Background: Promoting Excellence in End-of Life Care, a national program of The Robert
Wood Johnson Foundation, funded 22 demonstration projects representing a wide range of
health care settings and patient populations to develop innovative models for delivering palliative
care that addressed documented deficiencies in the care of patients and families facing
the final stage of life.
Objective: To determine the practicality (feasibility of development and operation as well
as acceptance by stakeholders) of new models of care and to determine the impact of the models
on access to, quality of and financing for palliative care.
Design: The program cannot report scientifically rigorous outcomes, but the grant-funded
projects used a variety of methods and measures to assess acceptance of new models and their
impact from the perspectives of various stakeholders, including patients and their families,
clinicians, administrators and payers. While it is not possible to aggregate data across projects,
the data reported to the Promoting Excellence national program office were used to describe
program impact with respect to the practicality of palliative care service integration
into existing clinical care settings (feasibility and acceptance by stakeholders), the availability
and use of palliative care services (access), quality of care (conformance to patient expectations
and accepted clinical standards) and costs of care.
Settings and subjects: The 22 projects provided services in urban as well as rural settings,
in integrated health systems, hospitals, outpatient clinics, cancer centers, nursing homes, renal
dialysis clinics, inner city public health and safety net systems and prisons. Populations
served included prison inmates, military veterans, renal dialysis patients, Native Americans,
Native Alaskans, and African American patients, inner-city medically underserved patients,
pediatric patients, and persons with serious mental illness patients.

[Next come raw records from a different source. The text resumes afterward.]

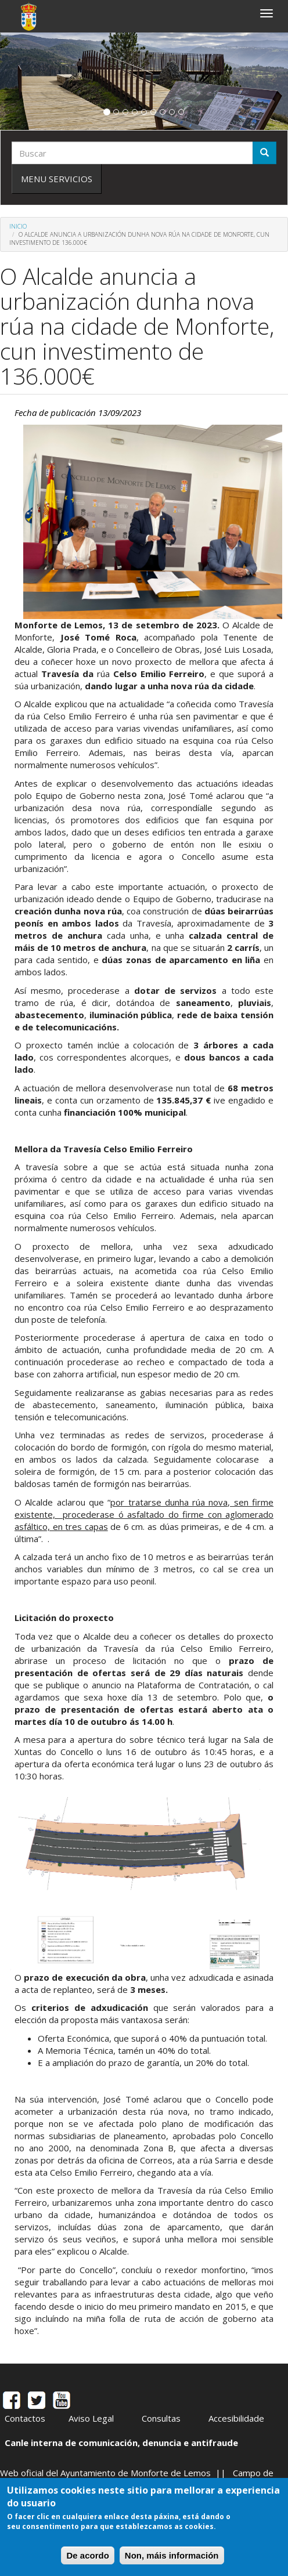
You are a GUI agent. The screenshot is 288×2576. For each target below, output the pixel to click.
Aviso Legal (91, 2418)
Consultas (161, 2418)
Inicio (18, 226)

Results: Hosting or adopting institutions sustained or expanded twenty of the 22 models,
and feedback from all stakeholders was positive. Project sites developed and utilized new
palliative care services and addressed quality through implementation of new standards and
clinical protocols. Costs of care, where they could be assessed, were unaffected or decreased
for project patients versus historical or concurrent controls.
Conclusions: The 22 Promoting Excellence in End-of Life Care projects demonstrated that
by individualizing patient and family assessment, effectively employing existing resources and aligning services with specific patient and family needs, it is possible to expand access
to palliative services and improve quality of care in ways that are financially feasible and acceptable
to patients, families, clinicians, administrators, and payers.